# Work to complete:
Where a line below holds the string "Conditions", that line goes into the answer.

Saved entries
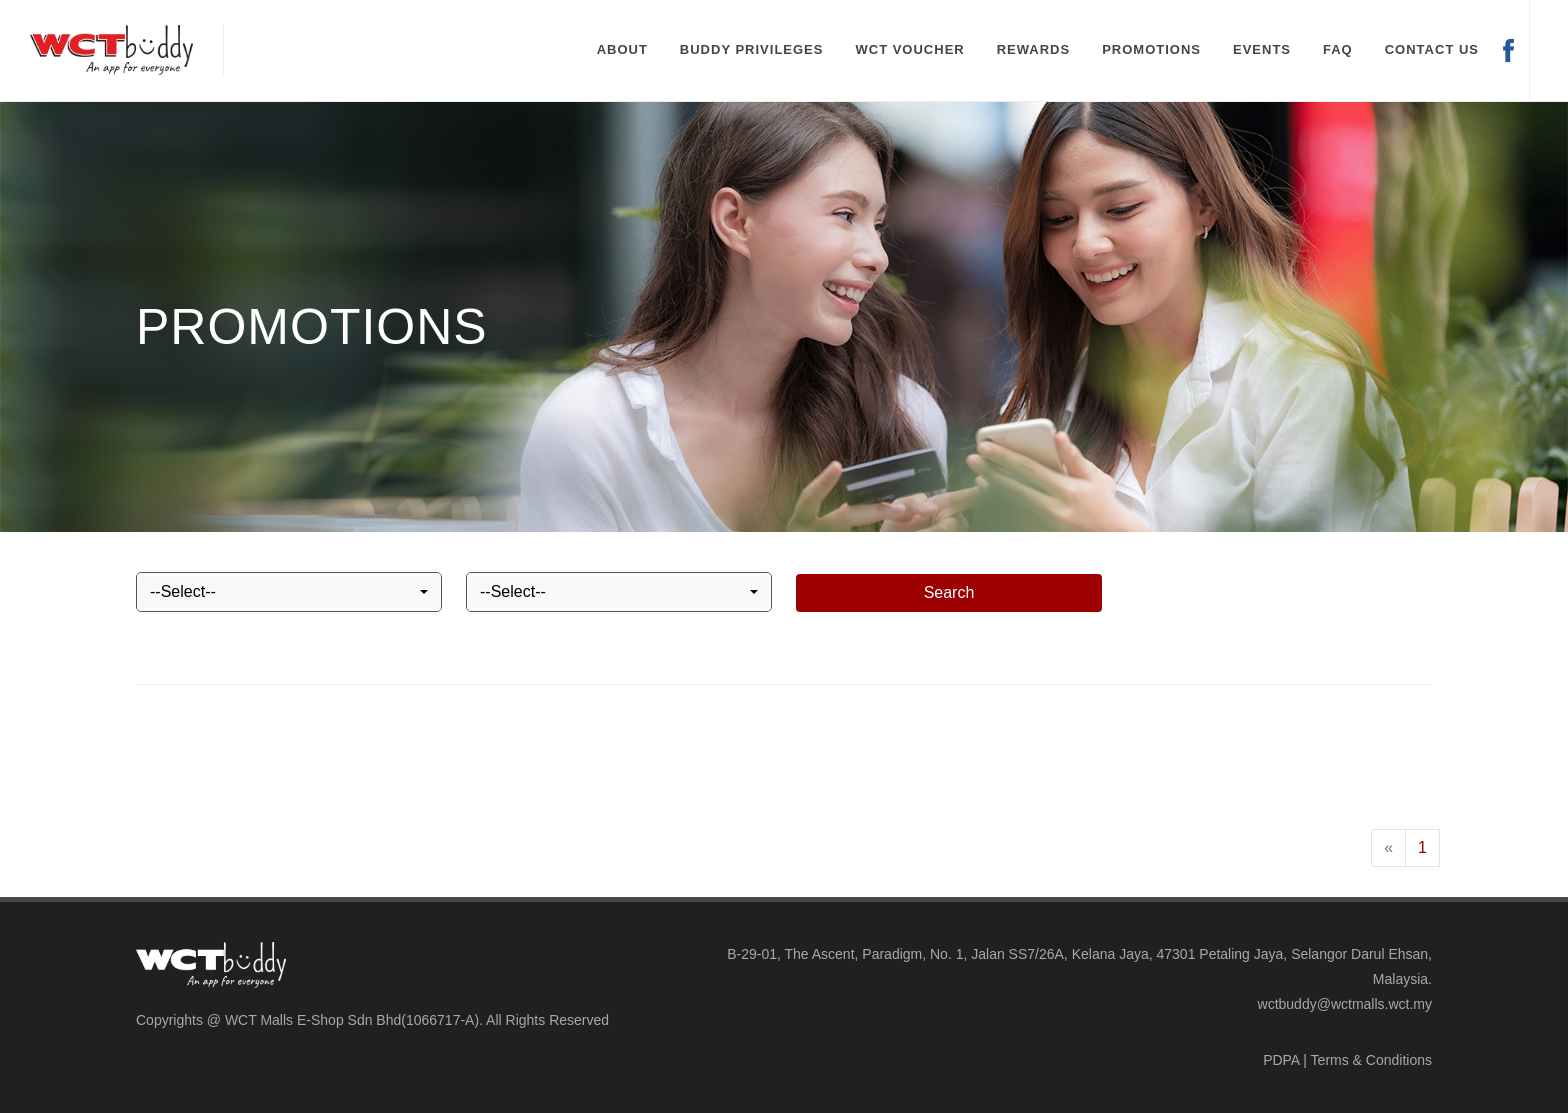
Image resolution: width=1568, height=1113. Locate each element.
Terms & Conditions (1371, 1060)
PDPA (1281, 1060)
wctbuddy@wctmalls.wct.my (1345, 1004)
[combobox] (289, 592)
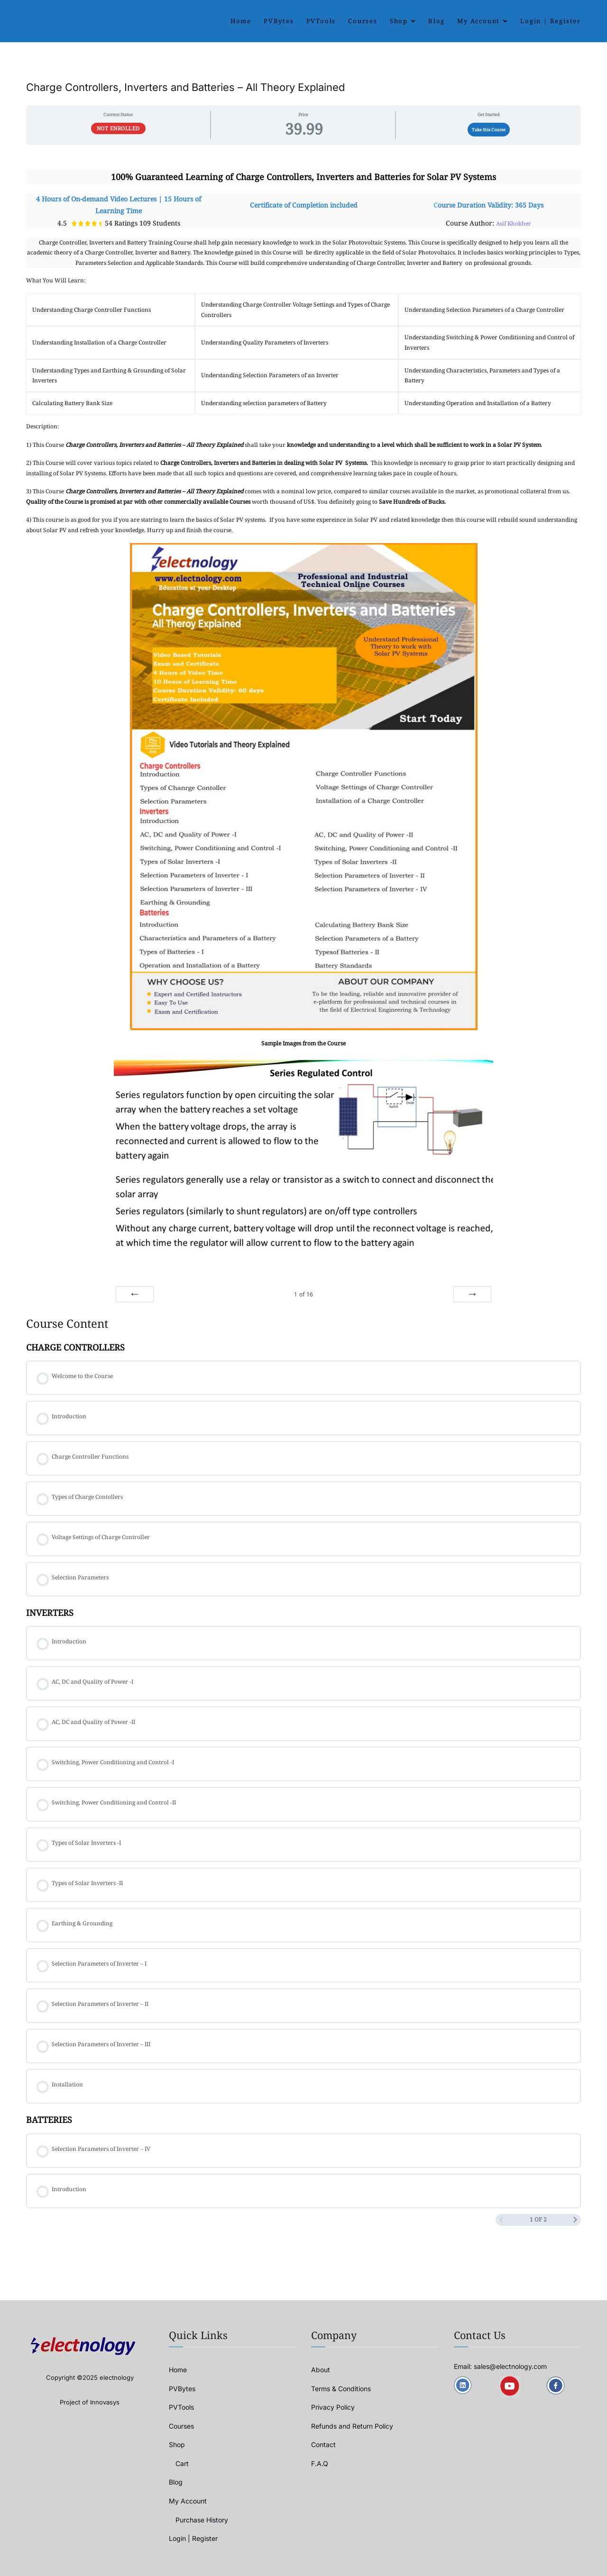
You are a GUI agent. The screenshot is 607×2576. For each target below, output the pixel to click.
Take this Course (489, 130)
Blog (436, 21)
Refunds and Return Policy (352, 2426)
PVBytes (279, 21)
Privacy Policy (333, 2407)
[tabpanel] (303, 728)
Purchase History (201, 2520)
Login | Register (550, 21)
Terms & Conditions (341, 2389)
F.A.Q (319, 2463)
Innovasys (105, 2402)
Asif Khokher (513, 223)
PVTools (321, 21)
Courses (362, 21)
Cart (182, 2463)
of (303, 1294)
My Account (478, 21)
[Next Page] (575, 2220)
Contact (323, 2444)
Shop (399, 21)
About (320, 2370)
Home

# Exercise result:
Terms & Conditions (1371, 1060)
Terms & Conditions (341, 2389)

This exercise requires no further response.